Australian politician (1912–1988)

Edmund Maxwell Cameron Fox, CBE (27 April 1912 - 27 November 1988) was an Australian politician. He was a member of the Liberal Party and served in the House of Representatives from 1955 to 1974. He was the party's chief whip from 1969 to 1974.

==Early life==
Fox was born on 27 April 1912 in Oakleigh, Victoria. He was educated at state schools before becoming a clerk and salesman. At the time of his election to parliament he was working as a manufacturers' agent.

Fox enlisted in the Royal Australian Air Force (RAAF) in March 1942. He trained as a wireless maintenance mechanic. He was promoted to corporal in December 1942 and to sergeant in April 1944, receiving his discharge in December 1945.

==Politics==
Fox stood unsuccessfully for the Liberal and Country Party at the 1955 state election, losing to the incumbent Australian Labor Party MP Val Doube in the seat of Oakleigh.

Fox was elected to the House of Representatives at the 1955 federal election, retaining the seat of Henty for the Liberal Party following the retirement of Jo Gullett. He was re-elected on six further occasions. He eventually lost his seat to Labor candidate Joan Child at the 1974 election, one of only two Liberal MPs to lose their seats to Labor at the election.

In 1969, Fox was appointed as the Liberal Party's House whip, a position he maintained until his parliamentary defeat under Liberal leaders John Gorton, William McMahon, and Billy Snedden. He chaired the House Select Committee on Naming of Electoral Divisions from 1968 to 1969, the House Select Committee on Wildlife Conservation from 1970 to 1972, and the House Select Committee on Road Safety from 1972 to 1973. He was also chairman of the Commonwealth Immigration Planning Council from 1967 to 1973 and a parliamentary representative on the Parliamentary Retiring Allowances Trust and Australian Institute of Aboriginal Studies.

===Positions and views===
In 1966, following an incident where Australian flags were burned outside The Lodge, Fox called for the Flags Act 1953 to be amended to ban defiling the national flag.
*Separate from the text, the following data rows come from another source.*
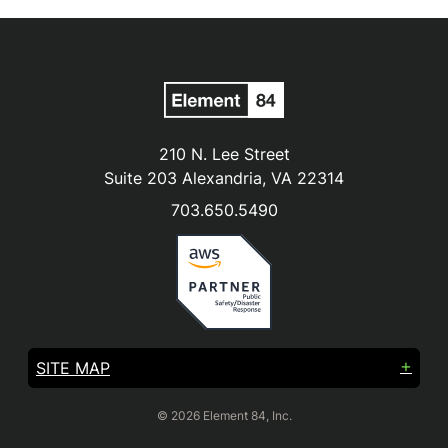
210 N. Lee Street
Suite 203 Alexandria, VA 22314
703.650.5490
SITE MAP
© 2026 Element 84, Inc.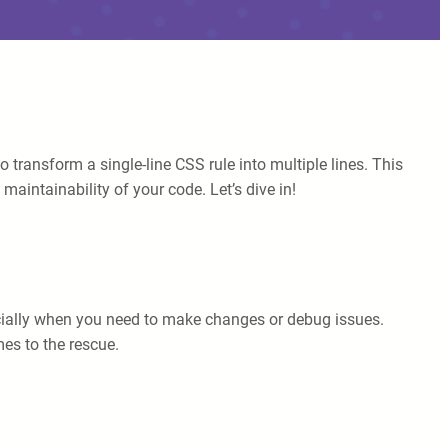
o transform a single-line CSS rule into multiple lines. This
maintainability of your code. Let’s dive in!
pecially when you need to make changes or debug issues.
es to the rescue.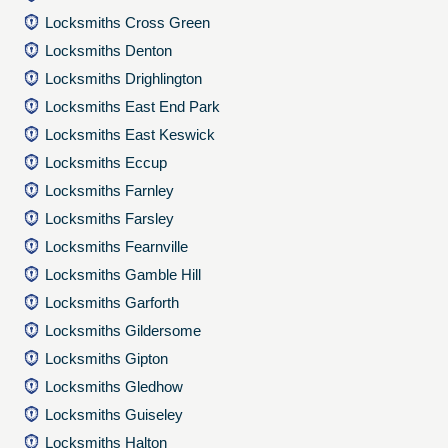
Locksmiths Cross Green
Locksmiths Denton
Locksmiths Drighlington
Locksmiths East End Park
Locksmiths East Keswick
Locksmiths Eccup
Locksmiths Farnley
Locksmiths Farsley
Locksmiths Fearnville
Locksmiths Gamble Hill
Locksmiths Garforth
Locksmiths Gildersome
Locksmiths Gipton
Locksmiths Gledhow
Locksmiths Guiseley
Locksmiths Halton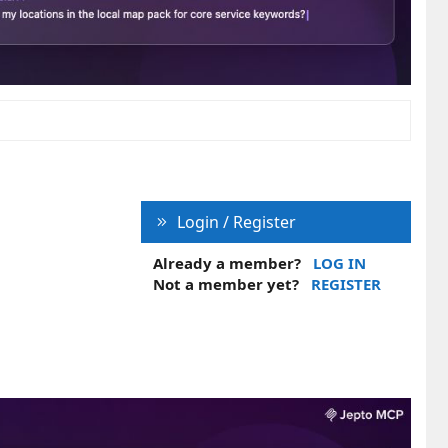
Login / Register
Already a member?
LOG IN
Not a member yet?
REGISTER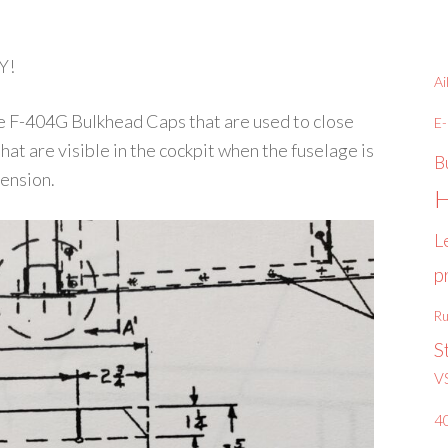
Y!
Ai
the F-404G Bulkhead Caps that are used to close
E
that are visible in the cockpit when the fuselage is
B
mension.
H
L
p
Ru
S
V
4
Fox was critical of the kangaroo industry, particularly what he described as the "wholesale slaughter" of kangaroo shooting. He lobbied the federal government for a ban on the export of kangaroo products, reportly submitting a total of 54 petitions on the subject across two years. In 1971, he was described by The Bulletin as "the leader of the kangaroo lobby".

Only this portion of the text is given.